To make things worse, George is barely allowed to scheme this week, unless you call sneaking pastrami sandwiches under the covers during sex scheming, and I do not. That’s bush league material. Yes, George mixes food with other sensual pleasures this week, the ultimate joke being that he can’t eat without getting aroused. The whole thing is dumb even for George, as amusing as the sight of him eating pastrami in bed might be.

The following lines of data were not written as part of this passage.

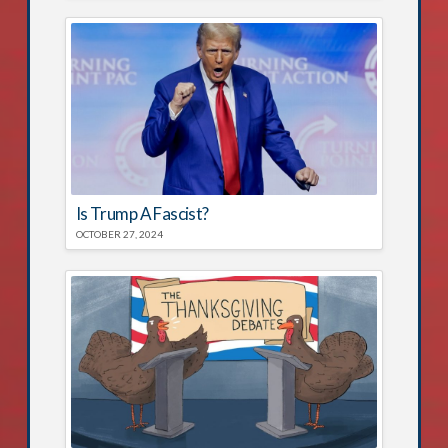
Is Trump A Fascist?
OCTOBER 27, 2024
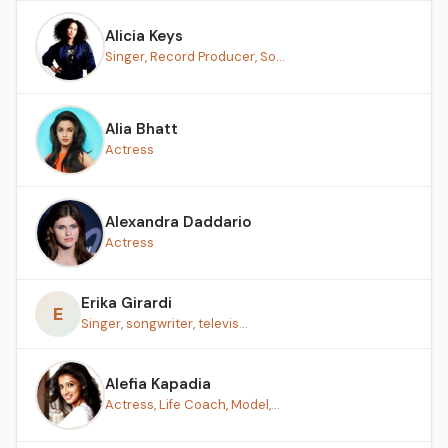
Alicia Keys
Singer, Record Producer, So...
Alia Bhatt
Actress
Alexandra Daddario
Actress
Erika Girardi
E
Singer, songwriter, televis...
Alefia Kapadia
Actress, Life Coach, Model,...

Elaine is also short-changed in a storyline about possibly being groomed as a guardian for her (potentially) dying friend’s kid, who is a holy terror. There’s a great seed of darkness to that plotline, but everything’s so damn vague, it never really takes off. In a weird twist, that’s Kellie Waymire as the possibly terminal Vivian—she is sadly best-known for dying far too young from an undiagnosed congenital heart condition after a fun recurring run on Six Feet Under. I think that’s as good a way as any to close a review.
Stray observations:
- Frank got his computer sales idea after seeing a movie. “It was called The Net, with that girl from the bus.”
- Elaine thinks Boggle is a great bar mitzvah gift.
- Elaine declines George’s offer of a new computer. “There’s porn!” “Even so.”
- Lloyd’s great at ringing the sales bell, but never actually sells a computer.
- Kramer’s reason for storing blood: “If I’m out on the street, and it starts to go down, I don’t back off until it’s finished.”
- “I’m more responsible than you are!” “Don’t be ridiculous. Now, if you’ll excuse me, I have to go fill my freezer with my own blood.”